WHAT TO PRODUCE = Keeping each line exactly as it is, output all of the records.

____ DATA IN THIS EXERCISE

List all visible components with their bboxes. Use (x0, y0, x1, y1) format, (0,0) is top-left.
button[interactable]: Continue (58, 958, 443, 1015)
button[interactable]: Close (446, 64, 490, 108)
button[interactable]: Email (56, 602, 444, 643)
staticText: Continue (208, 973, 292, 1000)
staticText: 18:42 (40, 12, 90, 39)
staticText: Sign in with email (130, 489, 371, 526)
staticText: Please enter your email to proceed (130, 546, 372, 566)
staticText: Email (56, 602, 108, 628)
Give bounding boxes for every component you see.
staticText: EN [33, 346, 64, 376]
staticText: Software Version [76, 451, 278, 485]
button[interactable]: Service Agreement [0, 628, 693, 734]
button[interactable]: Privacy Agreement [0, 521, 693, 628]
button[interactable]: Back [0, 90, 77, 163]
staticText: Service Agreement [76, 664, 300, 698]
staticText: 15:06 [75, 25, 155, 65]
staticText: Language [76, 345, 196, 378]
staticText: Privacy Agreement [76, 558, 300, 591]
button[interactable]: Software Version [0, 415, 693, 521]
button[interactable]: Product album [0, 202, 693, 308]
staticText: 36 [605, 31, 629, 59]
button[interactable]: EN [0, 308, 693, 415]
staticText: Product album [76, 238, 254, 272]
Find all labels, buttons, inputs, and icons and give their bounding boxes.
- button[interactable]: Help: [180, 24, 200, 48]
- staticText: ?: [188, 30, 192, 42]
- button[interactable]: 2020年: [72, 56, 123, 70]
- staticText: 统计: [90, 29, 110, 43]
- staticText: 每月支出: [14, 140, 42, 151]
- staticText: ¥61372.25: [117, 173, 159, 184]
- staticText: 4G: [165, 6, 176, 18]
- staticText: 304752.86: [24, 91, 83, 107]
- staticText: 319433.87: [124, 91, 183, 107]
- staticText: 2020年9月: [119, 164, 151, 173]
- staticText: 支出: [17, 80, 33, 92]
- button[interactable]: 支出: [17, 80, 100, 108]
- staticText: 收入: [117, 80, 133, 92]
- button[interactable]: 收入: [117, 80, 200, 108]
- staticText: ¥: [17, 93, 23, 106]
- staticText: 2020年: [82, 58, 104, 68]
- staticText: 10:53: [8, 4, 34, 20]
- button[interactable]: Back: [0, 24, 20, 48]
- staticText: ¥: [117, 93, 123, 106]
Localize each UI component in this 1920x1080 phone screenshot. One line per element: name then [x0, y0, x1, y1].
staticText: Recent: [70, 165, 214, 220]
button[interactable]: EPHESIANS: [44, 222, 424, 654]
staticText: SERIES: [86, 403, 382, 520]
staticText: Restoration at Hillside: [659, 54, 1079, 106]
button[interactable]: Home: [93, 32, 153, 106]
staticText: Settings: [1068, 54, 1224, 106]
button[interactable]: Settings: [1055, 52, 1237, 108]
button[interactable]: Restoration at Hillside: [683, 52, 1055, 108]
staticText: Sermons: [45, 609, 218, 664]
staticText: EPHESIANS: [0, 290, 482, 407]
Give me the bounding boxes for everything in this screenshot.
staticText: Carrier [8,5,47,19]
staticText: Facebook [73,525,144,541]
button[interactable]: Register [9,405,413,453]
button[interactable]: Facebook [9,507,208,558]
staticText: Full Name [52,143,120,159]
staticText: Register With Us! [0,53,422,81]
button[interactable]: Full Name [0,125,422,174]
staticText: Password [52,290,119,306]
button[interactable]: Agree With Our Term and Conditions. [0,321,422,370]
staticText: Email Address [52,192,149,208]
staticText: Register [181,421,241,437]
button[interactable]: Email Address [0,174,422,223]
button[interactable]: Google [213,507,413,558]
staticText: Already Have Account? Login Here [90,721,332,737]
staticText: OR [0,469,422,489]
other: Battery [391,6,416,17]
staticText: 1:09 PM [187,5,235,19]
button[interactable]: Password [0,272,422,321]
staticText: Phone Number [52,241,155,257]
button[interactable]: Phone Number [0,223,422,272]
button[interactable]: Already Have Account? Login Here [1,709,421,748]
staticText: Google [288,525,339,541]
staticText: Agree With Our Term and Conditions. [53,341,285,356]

________

RESPONSE TO THIS EXERCISE =
List all visible components with their bboxes. Use (x0, y0, x1, y1) format, (0,0) is top-left.
button[interactable]: Continue (58, 958, 443, 1015)
button[interactable]: Close (446, 64, 490, 108)
button[interactable]: Email (56, 602, 444, 643)
staticText: Continue (208, 973, 292, 1000)
staticText: 18:42 (40, 12, 90, 39)
staticText: Sign in with email (130, 489, 371, 526)
staticText: Please enter your email to proceed (130, 546, 372, 566)
staticText: Email (56, 602, 108, 628)
Give bounding boxes for every component you see.
staticText: EN [33, 346, 64, 376]
staticText: Software Version [76, 451, 278, 485]
button[interactable]: Service Agreement [0, 628, 693, 734]
button[interactable]: Privacy Agreement [0, 521, 693, 628]
button[interactable]: Back [0, 90, 77, 163]
staticText: Service Agreement [76, 664, 300, 698]
staticText: 15:06 [75, 25, 155, 65]
staticText: Language [76, 345, 196, 378]
staticText: Privacy Agreement [76, 558, 300, 591]
button[interactable]: Software Version [0, 415, 693, 521]
button[interactable]: Product album [0, 202, 693, 308]
staticText: 36 [605, 31, 629, 59]
button[interactable]: EN [0, 308, 693, 415]
staticText: Product album [76, 238, 254, 272]
Find all labels, buttons, inputs, and icons and give their bounding boxes.
- button[interactable]: Help: [180, 24, 200, 48]
- staticText: ?: [188, 30, 192, 42]
- button[interactable]: 2020年: [72, 56, 123, 70]
- staticText: 统计: [90, 29, 110, 43]
- staticText: 每月支出: [14, 140, 42, 151]
- staticText: ¥61372.25: [117, 173, 159, 184]
- staticText: 4G: [165, 6, 176, 18]
- staticText: 304752.86: [24, 91, 83, 107]
- staticText: 319433.87: [124, 91, 183, 107]
- staticText: 2020年9月: [119, 164, 151, 173]
- staticText: 支出: [17, 80, 33, 92]
- button[interactable]: 支出: [17, 80, 100, 108]
- staticText: 收入: [117, 80, 133, 92]
- button[interactable]: 收入: [117, 80, 200, 108]
- staticText: ¥: [17, 93, 23, 106]
- staticText: 2020年: [82, 58, 104, 68]
- staticText: 10:53: [8, 4, 34, 20]
- button[interactable]: Back: [0, 24, 20, 48]
- staticText: ¥: [117, 93, 123, 106]
Localize each UI component in this 1920x1080 phone screenshot. One line per element: name then [x0, y0, x1, y1].
staticText: Recent: [70, 165, 214, 220]
button[interactable]: EPHESIANS: [44, 222, 424, 654]
staticText: SERIES: [86, 403, 382, 520]
staticText: Restoration at Hillside: [659, 54, 1079, 106]
button[interactable]: Home: [93, 32, 153, 106]
staticText: Settings: [1068, 54, 1224, 106]
button[interactable]: Settings: [1055, 52, 1237, 108]
button[interactable]: Restoration at Hillside: [683, 52, 1055, 108]
staticText: Sermons: [45, 609, 218, 664]
staticText: EPHESIANS: [0, 290, 482, 407]
Give me the bounding boxes for everything in this screenshot.
staticText: Carrier [8,5,47,19]
staticText: Facebook [73,525,144,541]
button[interactable]: Register [9,405,413,453]
button[interactable]: Facebook [9,507,208,558]
staticText: Full Name [52,143,120,159]
staticText: Register With Us! [0,53,422,81]
button[interactable]: Full Name [0,125,422,174]
staticText: Password [52,290,119,306]
button[interactable]: Agree With Our Term and Conditions. [0,321,422,370]
staticText: Email Address [52,192,149,208]
staticText: Register [181,421,241,437]
button[interactable]: Email Address [0,174,422,223]
button[interactable]: Google [213,507,413,558]
staticText: Already Have Account? Login Here [90,721,332,737]
staticText: OR [0,469,422,489]
other: Battery [391,6,416,17]
staticText: 1:09 PM [187,5,235,19]
button[interactable]: Password [0,272,422,321]
staticText: Phone Number [52,241,155,257]
button[interactable]: Phone Number [0,223,422,272]
button[interactable]: Already Have Account? Login Here [1,709,421,748]
staticText: Google [288,525,339,541]
staticText: Agree With Our Term and Conditions. [53,341,285,356]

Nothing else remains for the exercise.